Saved data entries:
⟨

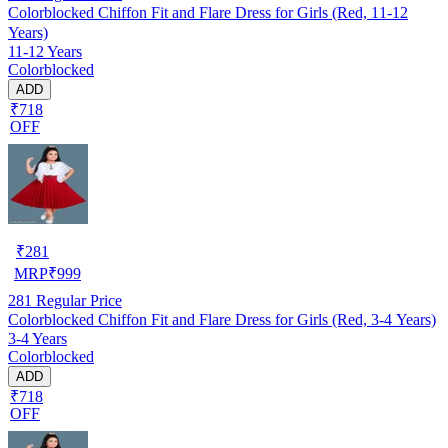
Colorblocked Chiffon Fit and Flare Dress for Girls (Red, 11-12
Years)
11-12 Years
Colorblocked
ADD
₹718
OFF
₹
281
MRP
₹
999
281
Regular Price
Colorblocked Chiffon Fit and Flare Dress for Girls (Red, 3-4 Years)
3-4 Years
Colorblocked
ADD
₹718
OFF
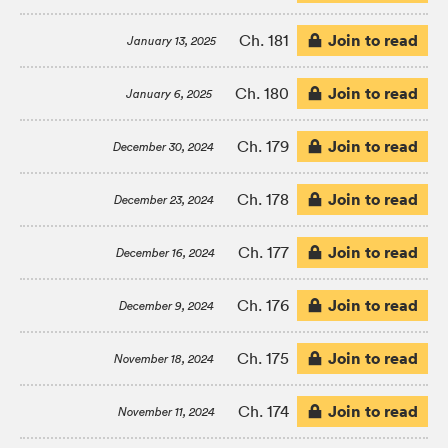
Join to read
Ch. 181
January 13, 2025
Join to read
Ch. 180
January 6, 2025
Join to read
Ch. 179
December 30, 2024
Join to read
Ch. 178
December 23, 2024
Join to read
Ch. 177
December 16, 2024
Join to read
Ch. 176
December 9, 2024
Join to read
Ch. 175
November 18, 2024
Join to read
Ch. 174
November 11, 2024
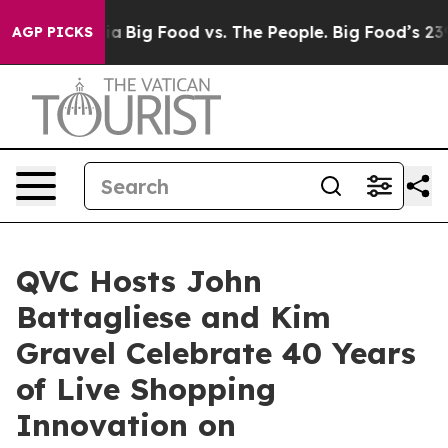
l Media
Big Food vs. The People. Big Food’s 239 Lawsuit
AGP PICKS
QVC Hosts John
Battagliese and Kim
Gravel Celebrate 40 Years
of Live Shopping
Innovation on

⟩

TASK ITEM = Omit each image and transcribe the remaining records word for word.

ANSWER TO THE PROBLEM =
Colorblocked Chiffon Fit and Flare Dress for Girls (Red, 11-12
Years)
11-12 Years
Colorblocked
ADD
₹718
OFF
₹
281
MRP
₹
999
281
Regular Price
Colorblocked Chiffon Fit and Flare Dress for Girls (Red, 3-4 Years)
3-4 Years
Colorblocked
ADD
₹718
OFF
Join to read
Ch. 181
January 13, 2025
Join to read
Ch. 180
January 6, 2025
Join to read
Ch. 179
December 30, 2024
Join to read
Ch. 178
December 23, 2024
Join to read
Ch. 177
December 16, 2024
Join to read
Ch. 176
December 9, 2024
Join to read
Ch. 175
November 18, 2024
Join to read
Ch. 174
November 11, 2024
l Media
Big Food vs. The People. Big Food’s 239 Lawsuit
AGP PICKS
QVC Hosts John
Battagliese and Kim
Gravel Celebrate 40 Years
of Live Shopping
Innovation on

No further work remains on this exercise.